Software Engineering Practices Applied to Machine Learning


Photo by Ricardo Gomez Angel on Unsplash

Todays Tuesday thoughts come from this great article on Software Engineering Practices Applied to Machine Learning by Pavlos Mitsoulis Ntompos and Stefano Bonetti. This is a great in-depth learn, happy reading!


Are you planning to productionise a new machine learning powered system? Or maybe you’re looking to step up your system by scrapping that naïve heuristic logic with a shiny new machine learning model?

While you are allowed to start fantasising about the weirdest, most powerful ML models that will pave your way to victory, you cannot ignore the fact that these models will still be part of a software system. No matter how smart your code is, it will still need to be deployed and maintained.

Design patterns, automated testing, production monitoring and alerting are only a few of the common traits of high quality, enterprise-grade software systems. Too often in machine learning these traits are neglected, leading to considerable issues concerning maintainability and extensibility. This post is going to touch on three aspects of rolling out an enterprise-grade system, and how they can be applied to ML-powered ones.

To make this more concrete, let’s set up an example.

At HomeAway, we onboard partners (i.e. property owners) who want to list their properties on our website. For marketing purposes, we want to predict our partner’s LTV. Ever heard of LTV? Nope, it’s not a TV channel. This is how Wikipedia defines it:

In marketing, […] life-time value (LTV) is a prediction of the net profit attributed to the entire future relationship with a customer. The prediction model can have varying levels of sophistication and accuracy, ranging from a crude heuristic to the use of complex predictive analytics techniques.
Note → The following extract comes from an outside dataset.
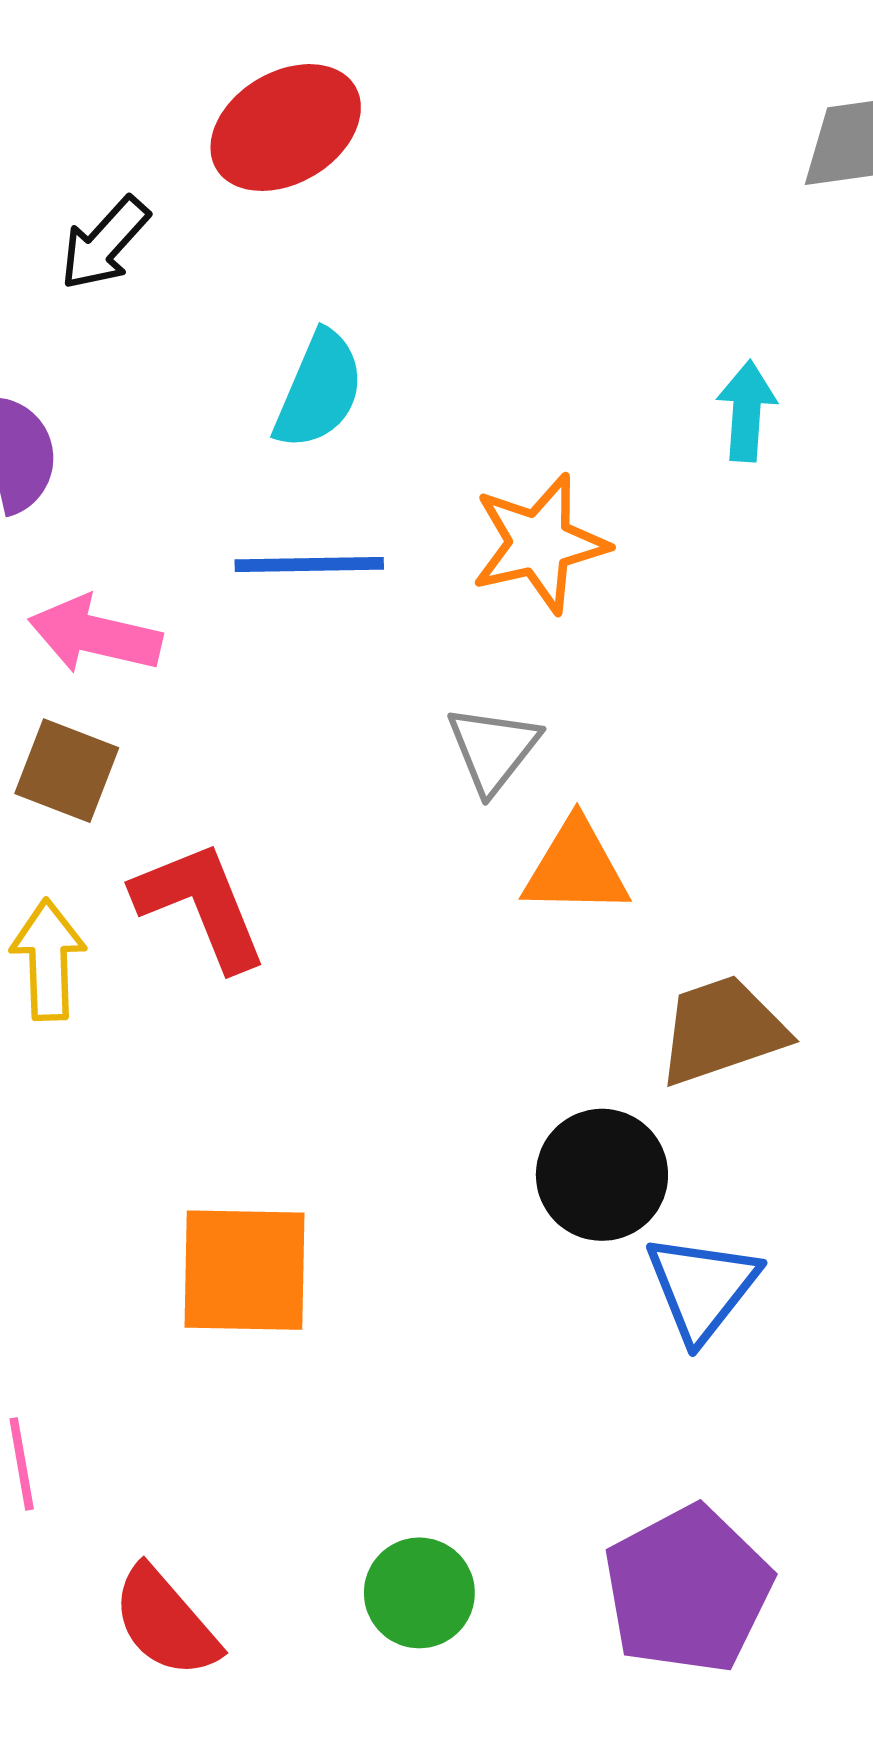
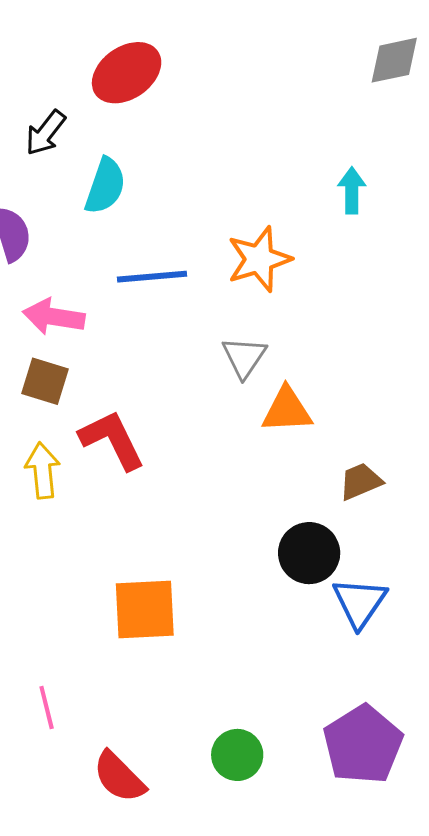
cyan semicircle: (319, 390) -> (105, 186), moved
brown trapezoid: (722, 1030) -> (361, 481), size x0.7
In our case, LTV is defined practically as “how much money a partner will make us in its first year”. Because of our business’ seasonality, this is a good indicator of a total LTV.
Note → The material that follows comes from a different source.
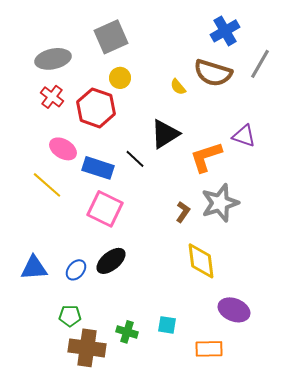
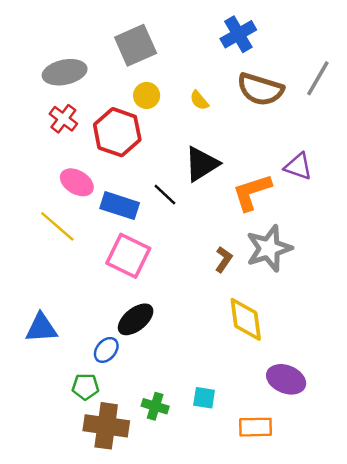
blue cross: (225, 31) -> (238, 34), moved
yellow semicircle: (178, 87) -> (199, 100), moved
blue ellipse: (76, 270) -> (106, 350), moved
Accurately predicting LTV is important for our digital marketing strategy, to understand how well our marketing campaigns are performing. We cannot wait for a year or so to get a reading on how much money we made out of a newly listed property, so we need to get our best prediction and use that instead.
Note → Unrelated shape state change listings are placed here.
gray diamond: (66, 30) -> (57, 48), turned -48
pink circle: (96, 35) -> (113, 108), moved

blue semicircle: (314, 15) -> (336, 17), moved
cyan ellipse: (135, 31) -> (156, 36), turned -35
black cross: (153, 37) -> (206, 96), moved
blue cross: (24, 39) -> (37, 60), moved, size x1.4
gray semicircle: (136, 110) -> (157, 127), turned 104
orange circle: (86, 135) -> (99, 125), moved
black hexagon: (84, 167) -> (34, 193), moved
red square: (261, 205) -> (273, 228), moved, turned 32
So we want to build a service that predicts our LTV.

Design and development

At HomeAway we believe in evolutionary architecture. This means that we like to start with targeting the simplest possible solution, implement it end-to-end and deploy it to production.

BEWARE: this means making sacrifices in terms of the quantity of the solution, not in terms of its quality.

Our first cut will be fully tested and monitored. We just want to strip down the requirements to the bare minimum to be able to go to production as soon as possible. This will enable us to get valuable feedback from our clients first to drive the following iterations.

If we consider our LTV predictor as an example, the question we need to ask ourselves is: what can we do to deliver an LTV as soon as possible? One possibility is to serve static values first. Easy. For example, we could start with a rule-based solution that takes the new listing, checks out its location, and looks up its LTV from a static table.

So our requirements have shrunk considerably, and they involve no ML.

Rule-based system

There are two advantages in architecting the system this way:

  1. we are forced to think about a contract for our service now, even if we are in the very early stages of our product;
  2. we have separated the web service layer from the prediction layer, to allow them to evolve independently.

Once we have deployed our first cut to production, we might start thinking about making it smarter. This is obviously where machine learning comes into the picture.

ML-powered system

It’s important to note that both prediction and training services need features to operate. However, they need them in quite different ways. Prediction needs current features in real time, while training needs historical features in batch mode.

One solution to this problem is to get features from different sources depending on the need; however, we found this has potential risks. Namely, data inconsistency. In large organisations data representation can vary quite wildly. And HomeAway is no exception. Whether it is countries represented with their full names or their ISO code, or different flavours of property types, we faced this issue many times.

Data inconsistency in features

This can become a tricky problem to manage, as you need an extra layer of code that converts and encodes all these features to a unified format. The risk here is that every single team (and therefore every single application) will find its own way of representing data, introducing a massive effort duplication.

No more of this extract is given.